- Date: December 31, 1982
- Season: 1982
- Stadium: Astrodome
- Location: Houston, Texas
- MVP: Gary Anderson, RB, Arkansas Dwayne Dixon, WR, Florida
- Attendance: 31,557

United States TV coverage
- Network: ESPN
- Announcers: Fred White and Paul Maguire

= 1982 Astro-Bluebonnet Bowl =

The 1982 Astro-Bluebonnet Bowl was held on December 31, 1982 at the Astrodome in Houston, Texas. The #14 Arkansas Razorbacks defeated the Florida Gators by a score of 28–24.

Arkansas opened the scoring in the first quarter after running back Gary Anderson found the end zone from 16 yards out. The PAT was good and the Razorbacks led 7–0. The Gators responded, though, scoring 17 unanswered points (a 3-yard pass, a 34-yard field goal, and a 13-yard pass) to end the first quarter 7–7 and go into halftime up 17–7. The first points of the third quarter came from Arkansas, who scored on a 1-yard run from Anderson to make it a 17–14 game. Florida responded again, this time a 17-yard pass, to retake their ten-point lead and enter the fourth quarter up 24–14. Arkansas's defense pitched a shutout in the fourth quarter, while the Razorback offense found the end zone twice.
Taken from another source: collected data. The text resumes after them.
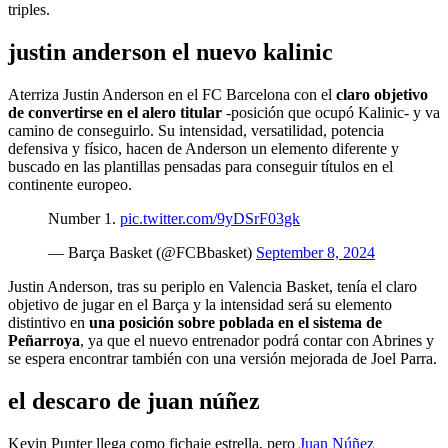
triples.
justin anderson el nuevo kalinic
Aterriza Justin Anderson en el FC Barcelona con el
claro objetivo
de convertirse en el alero titular
-posición que ocupó Kalinic- y va
camino de conseguirlo. Su intensidad, versatilidad, potencia
defensiva y físico, hacen de Anderson un elemento diferente y
buscado en las plantillas pensadas para conseguir títulos en el
continente europeo.
Number 1.
pic.twitter.com/9yDSrF03gk
— Barça Basket (@FCBbasket)
September 8, 2024
Justin Anderson, tras su periplo en Valencia Basket, tenía el claro
objetivo de jugar en el Barça y la intensidad será su elemento
distintivo en
una posición sobre poblada en el sistema de
Peñarroya
, ya que el nuevo entrenador podrá contar con Abrines y
se espera encontrar también con una versión mejorada de Joel Parra.
el descaro de juan núñez
Kevin Punter llega como fichaje estrella, pero
Juan Núñez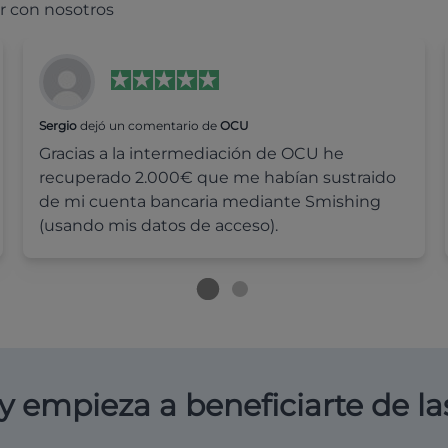
r con nosotros
Sergio
dejó un comentario de
OCU
Gracias a la intermediación de OCU he
recuperado 2.000€ que me habían sustraido
de mi cuenta bancaria mediante Smishing
(usando mis datos de acceso).
y empieza a beneficiarte de la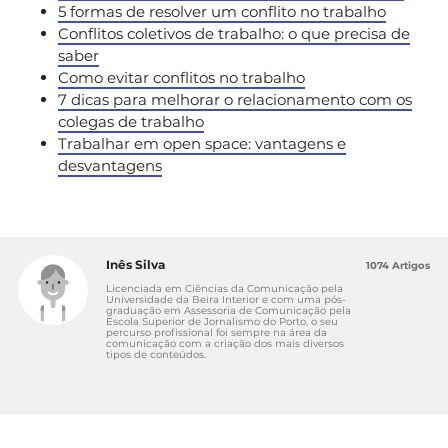
5 formas de resolver um conflito no trabalho
Conflitos coletivos de trabalho: o que precisa de
saber
Como evitar conflitos no trabalho
7 dicas para melhorar o relacionamento com os
colegas de trabalho
Trabalhar em open space: vantagens e
desvantagens
Inês Silva
1074 Artigos
Licenciada em Ciências da Comunicação pela
Universidade da Beira Interior e com uma pós-
graduação em Assessoria de Comunicação pela
Escola Superior de Jornalismo do Porto, o seu
percurso profissional foi sempre na área da
comunicação com a criação dos mais diversos
tipos de conteúdos.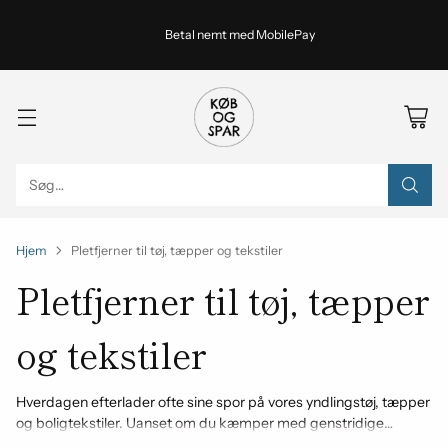
Betal nemt med MobilePay
Søg…
Hjem
Pletfjerner til tøj, tæpper og tekstiler
Pletfjerner til tøj, tæpper
og tekstiler
Hverdagen efterlader ofte sine spor på vores yndlingstøj, tæpper
og boligtekstiler. Uanset om du kæmper med genstridige
rødvin- og kaffepletter, vanskelige fedt- og oliepletter eller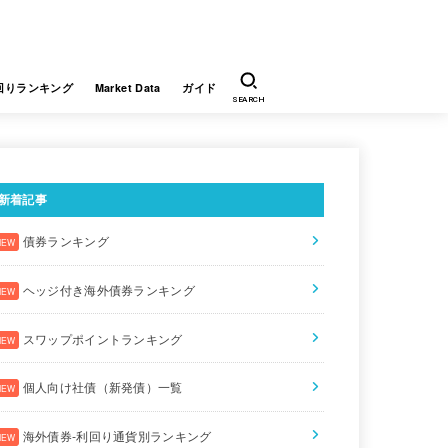
回りランキング
Market Data
ガイド
SEARCH
新着記事
債券ランキング
ヘッジ付き海外債券ランキング
スワップポイントランキング
個人向け社債（新発債）一覧
海外債券-利回り通貨別ランキング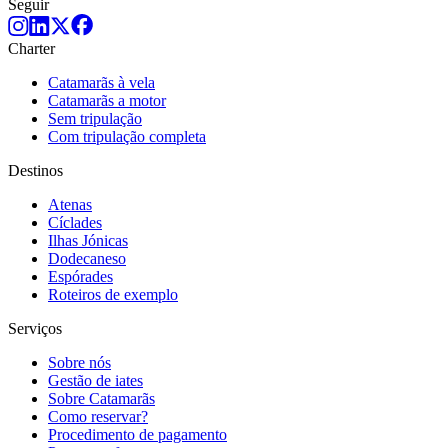
Seguir
Charter
Catamarãs à vela
Catamarãs a motor
Sem tripulação
Com tripulação completa
Destinos
Atenas
Cíclades
Ilhas Jónicas
Dodecaneso
Espórades
Roteiros de exemplo
Serviços
Sobre nós
Gestão de iates
Sobre Catamarãs
Como reservar?
Procedimento de pagamento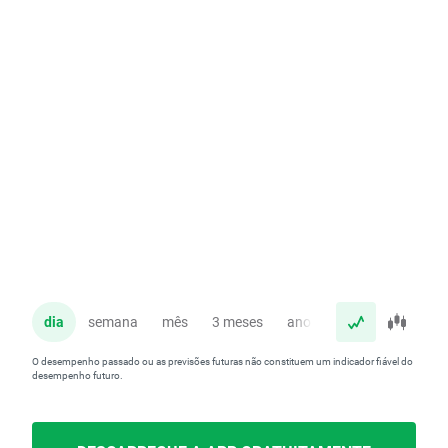
dia
semana
mês
3 meses
ano
O desempenho passado ou as previsões futuras não constituem um indicador fiável do
desempenho futuro.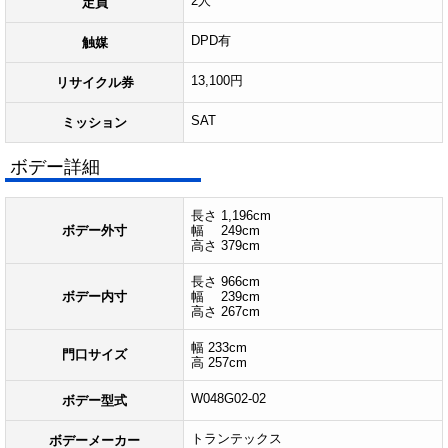
2人
定員
DPD有
触媒
13,100円
リサイクル券
SAT
ミッション
ボデー詳細
長さ 1,196cm
ボデー外寸
幅 249cm
高さ 379cm
長さ 966cm
ボデー内寸
幅 239cm
高さ 267cm
幅 233cm
門口サイズ
高 257cm
W048G02-02
ボデー型式
トランテックス
ボデーメーカー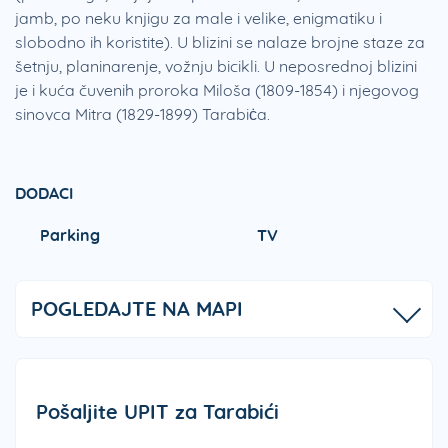
jamb, po neku knjigu za male i velike, enigmatiku i
slobodno ih koristite). U blizini se nalaze brojne staze za
šetnju, planinarenje, vožnju bicikli. U neposrednoj blizini
je i kuća čuvenih proroka Miloša (1809-1854) i njegovog
sinovca Mitra (1829-1899) Tarabiċa.
DODACI
Parking
TV
POGLEDAJTE NA MAPI
Pošaljite UPIT za Tarabići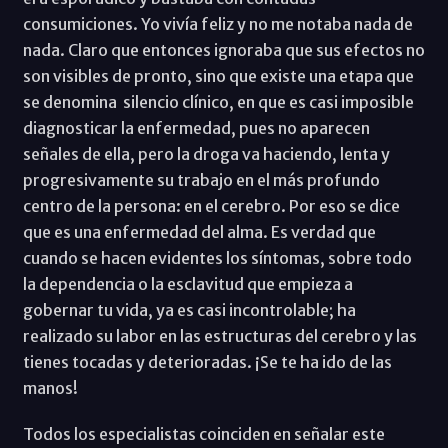
consumiciones. Yo vivía feliz y no me notaba nada de
nada. Claro que entonces ignoraba que sus efectos no
son visibles de pronto, sino que existe una etapa que
se denomina silencio clínico, en que es casi imposible
diagnosticar la enfermedad, pues no aparecen
señales de ella, pero la droga va haciendo, lenta y
progresivamente su trabajo en el más profundo
centro de la persona: en el cerebro. Por eso se dice
que es una enfermedad del alma. Es verdad que
cuando se hacen evidentes los síntomas, sobre todo
la dependencia o la esclavitud que empieza a
gobernar tu vida, ya es casi incontrolable; ha
realizado su labor en las estructuras del cerebro y las
tienes tocadas y deterioradas. ¡Se te ha ido de las
manos!
Todos los especialistas coinciden en señalar este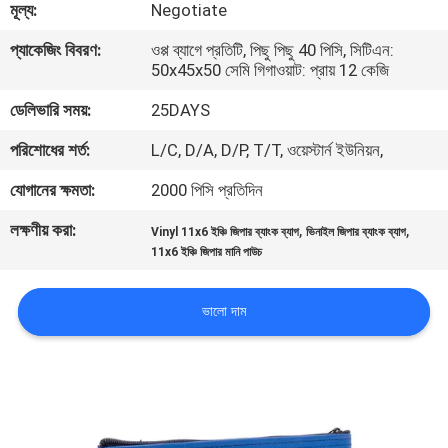
মূল্য:
Negotiate
নিয়ন্ত্রণ
প্যাকেজিং বিবরণ:
ওপ্প ব্যাগে প্রতিটি, পিছু পিছু 40 পিসি, সিটিএন:
50x45x50 সেমি গিগাওয়াট: প্রায় 12 কেজি
সাইট
ডেলিভারি সময়:
25DAYS
ম্যাপ
পরিশোধের শর্ত:
L/C, D/A, D/P, T/T, ওয়েস্টার্ন ইউনিয়ন,
PRIVACY
যোগানের ক্ষমতা:
2000 পিসি প্রতিদিন
POLICY
লক্ষণীয় করা:
,
,
Vinyl 11x6 ইঞ্চি জিপার ব্যাংক ব্যাগ
ভিনাইল জিপার ব্যাংক ব্যাগ
11x6 ইঞ্চি জিপার মানি পাউচ
ভালো দাম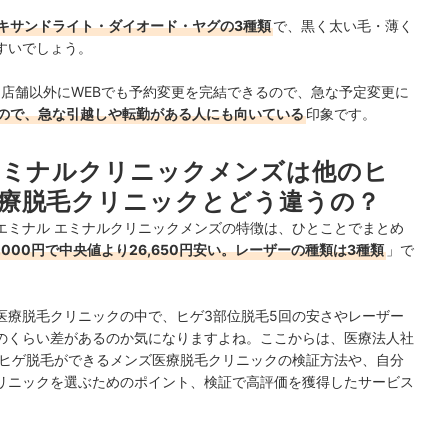
キサンドライト・ダイオード・ヤグの3種類
で、黒く太い毛・薄く
すいでしょう。
・店舗以外に
WEBでも予約変更を完結できるので、急な予定変更に
ので、急な引越しや転勤がある人にも向いている
印象です。
エミナルクリニックメンズは他のヒ
療脱毛クリニックとどう違うの？
エミナル エミナルクリニックメンズの特徴は、ひとことでまとめ
,000円で中央値より26,650円安い。レーザーの種類は3種類
」で
医療脱毛クリニックの中で、ヒゲ3部位脱毛5回の安さやレーザー
のくらい差があるのか気になりますよね。ここからは、医療法人社
むヒゲ脱毛ができるメンズ医療脱毛クリニックの検証方法や、自分
リニックを選ぶためのポイント、検証で高評価を獲得したサービス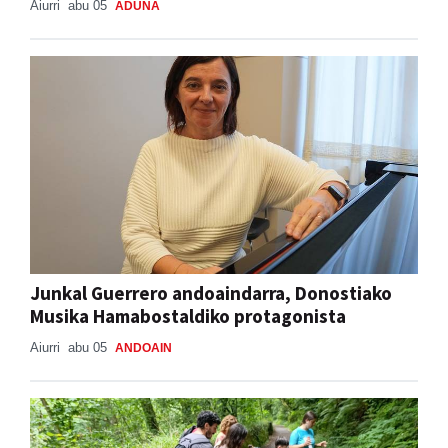
Aiurri
abu 05
ADUNA
Junkal Guerrero andoaindarra, Donostiako
Musika Hamabostaldiko protagonista
Aiurri
abu 05
ANDOAIN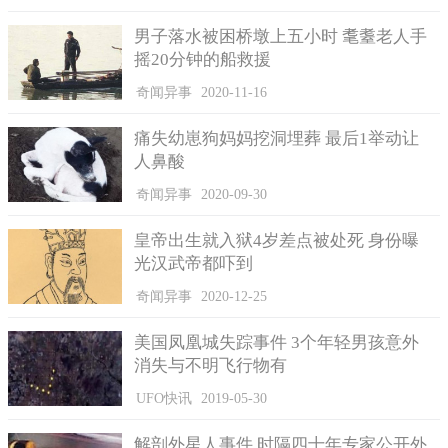
它们坚硬无比且锋利的牙齿撕咬猎物，在猎物没有半点生机后就
会迅速将猎物的尸身吃得干干净净，然后继续寻找下一个目标。
男子落水被困桥墩上五小时 耄耋老人手
摇20分钟的船救援
奇闻异事
2020-11-16
痛失幼崽狗妈妈挖洞埋葬 最后1举动让
人鼻酸
奇闻异事
2020-09-30
皇帝出生就入狱4岁差点被处死 身份曝
光汉武帝都吓到
行军蚁的外形特征
奇闻异事
2020-12-25
行军蚁因为分工比较明确，各自有自己的职责，因分工的不
同使得它们的体型也所有不同。例如兵蚁负责保护种群的安全，
美国凤凰城失踪事件 3个年轻男孩意外
所以体型比工蚁会大些。
消失与不明飞行物有
行军蚁的颜色主要呈现褐色，而它们颜色的深浅主要根据年
UFO快讯
2019-05-30
龄的不同会有所差异。行军蚁有极其坚硬的下颚，这可是它们最
强有力的攻击武器，在捕食猎物中起到非常重要的作用。
解剖外星人事件 时隔四十年专家公开外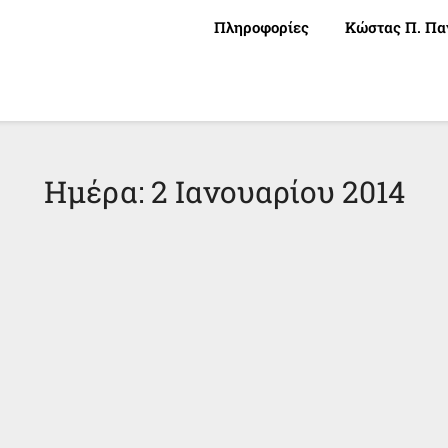
Πληροφορίες
Κώστας Π. Πα
Ημέρα:
2 Ιανουαρίου 2014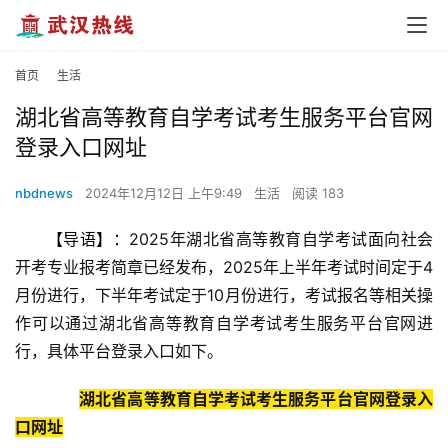
首页
生活
湖北省高等教育自学考试考生服务平台官网
登录入口网址
nbdnews
2024年12月12日 上午9:49
生活
阅读 183
【导语】：
2025年湖北省高等教育自学考试面向社会
开考专业报考简章已经发布，2025年上半年考试时间定于4
月份进行，下半年考试定于10月份进行，考试报名等相关操
作可以通过湖北省高等教育自学考试考生服务平台官网进
行，具体平台登录入口如下。
湖北省高等教育自学考试考生服务平台官网登录入
口网址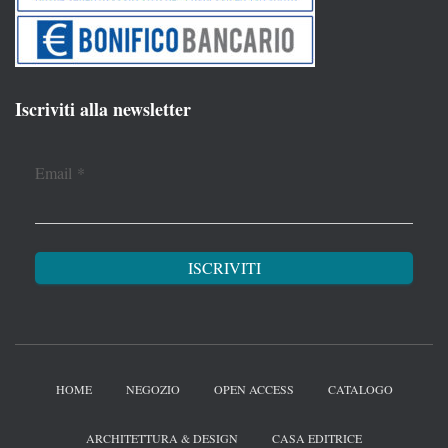
Iscriviti alla newsletter
Email
*
HOME
NEGOZIO
OPEN ACCESS
CATALOGO
ARCHITETTURA & DESIGN
CASA EDITRICE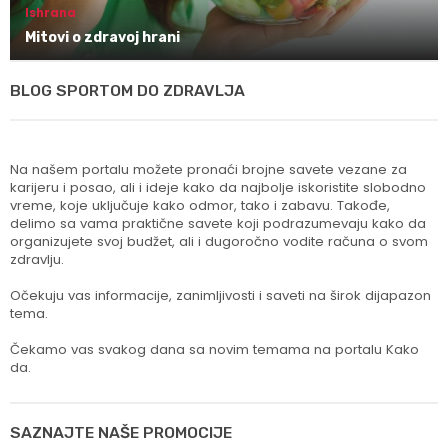
Ishrana
Mitovi o zdravoj hrani
BLOG SPORTOM DO ZDRAVLJA
Na našem portalu možete pronaći brojne savete vezane za
karijeru i posao, ali i ideje kako da najbolje iskoristite slobodno
vreme, koje uključuje kako odmor, tako i zabavu. Takođe,
delimo sa vama praktične savete koji podrazumevaju kako da
organizujete svoj budžet, ali i dugoročno vodite računa o svom
zdravlju.
Očekuju vas informacije, zanimljivosti i saveti na širok dijapazon
tema.
Čekamo vas svakog dana sa novim temama na portalu Kako
da.
SAZNAJTE NAŠE PROMOCIJE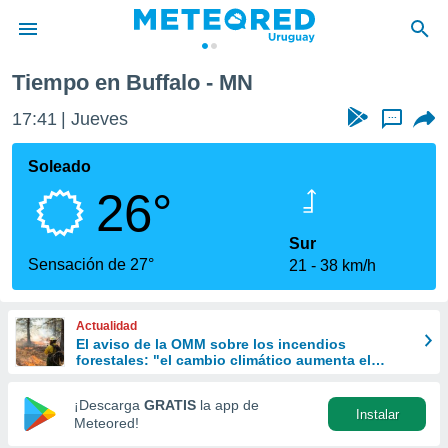
Tiempo en Buffalo - MN
privacidad
17:41
Jueves
...
o de
om.uy
com.uy) ha
Soleado
ado por
26°
es para
ue la
 que se
Sur
e calidad.
Sensación de 27°
21
38 km/h
eder a este
ediante las
opciones:
Actualidad
El aviso de la OMM sobre los incendios
ookies y
forestales: "el cambio climático aumenta el
e forma
riesgo, pero no es el único culpable
¡Descarga
GRATIS
la app de
Instalar
d digital
Meteored!
ada, basada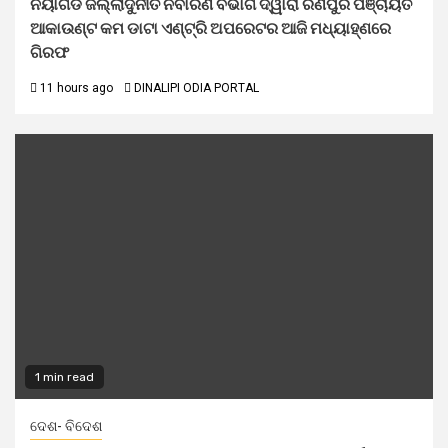
ନୟାଗଡ ଜିଲ୍ଲାଦୁର୍ନୀତି ନିବାରଣ ବିଭାଗ ଦ୍ୱାରା ରଣପୁର ପଞ୍ଚାୟତ
ଆକାଉଣ୍ଟ କମ ଡାଟା ଏଣ୍ଟ୍ରି ଅପରେଟର ଆଜି ମଧ୍ୟାହ୍‌ଣରେ
ଗିରଫ
11 hours ago
DINALIPI ODIA PORTAL
1 min read
ଦେଶ- ବିଦେଶ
Arkansas' first fourth quarter score came on a touchdown pass to make it 24-21, and the second came on a quarterback sneak from the one yard line. The game finished 28–24 in favor of Arkansas.

Throughout the game, Arkansas recorded five more first downs, 185 more rushing yards, 73 more total yards, and one less penalty. However, Florida recorded 112 more passing yards.